En primer lugar, la obra adaptada de un autor atractivo y lo suficientemente iconoclasta como Charles Bukowski; siguiendo por las credenciales del guionista director, de breve pero prometedora filmografía; y terminando por el actor protagonista --Matt Dillon-- que demuestra su buen momento saliendo airoso de tres títulos tan distintos como éste, Crash (2004) y Herbie a tope (2005). Realmente, para un actor, un papel como el del escritor de Factótum, dirigido además por un director europeo, es una joya que no conviene desperdiciar, puesto que permite que su trabajo pueda ser visto más allá de los cerrados mercados estadounidenses, y de paso juzgado por críticos europeos. Yo desde luego no lo rechazaría.
Pero aquí se acaba casi todo.
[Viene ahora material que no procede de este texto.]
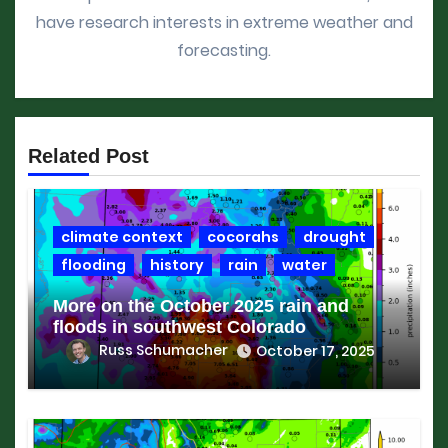
have research interests in extreme weather and
forecasting.
Related Post
climate context
cocorahs
drought
flooding
history
rain
water
More on the October 2025 rain and
floods in southwest Colorado
Russ Schumacher
October 17, 2025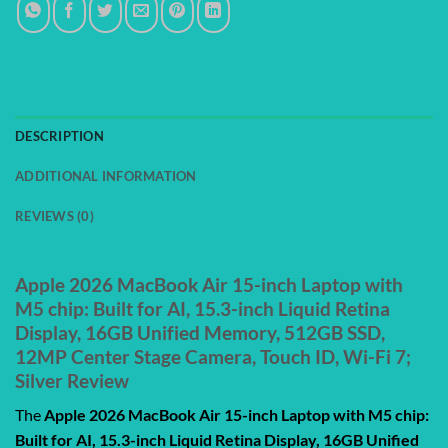
DESCRIPTION
ADDITIONAL INFORMATION
REVIEWS (0)
Apple 2026 MacBook Air 15-inch Laptop with
M5 chip: Built for AI, 15.3-inch Liquid Retina
Display, 16GB Unified Memory, 512GB SSD,
12MP Center Stage Camera, Touch ID, Wi-Fi 7;
Silver Review
The
Apple 2026 MacBook Air 15-inch Laptop with M5 chip:
Built for AI, 15.3-inch Liquid Retina Display, 16GB Unified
Quizá porque el tema del escritor fracasado y autodestructivo está muy afianzado como arquetipo cinematográfico, y porque la historia de Factótum, aparte de las probables bondades de la novela original y de la propia película, no se desvía demasiado de esa línea. Trabajos aburridos y mal pagados, compañeros de viaje igual de fracasados, amores al límite... sin faltar ese final paradójico y triste que reafirma la sensación de una vida literaria coherente no reconocida a tiempo ni como se debe.
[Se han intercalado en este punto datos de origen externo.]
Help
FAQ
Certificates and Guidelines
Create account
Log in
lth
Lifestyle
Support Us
Probablemente para Bent Hamer, el noruego guionista-director, fuera una oportunidad única de reivindicar a uno de sus autores favoritos, o para rodar en EE UU con un tema que resulte cercano, o trabajar con un actor de primera fila que garantice una buena distribución. En este sentido ha hecho bien su trabajo, pero como aportación al género debo decir que no ha hecho todo lo que esperaba. Lástima, porque fui a verla con la intención de regresar al cine fronterizo de mis sesiones del Verdi.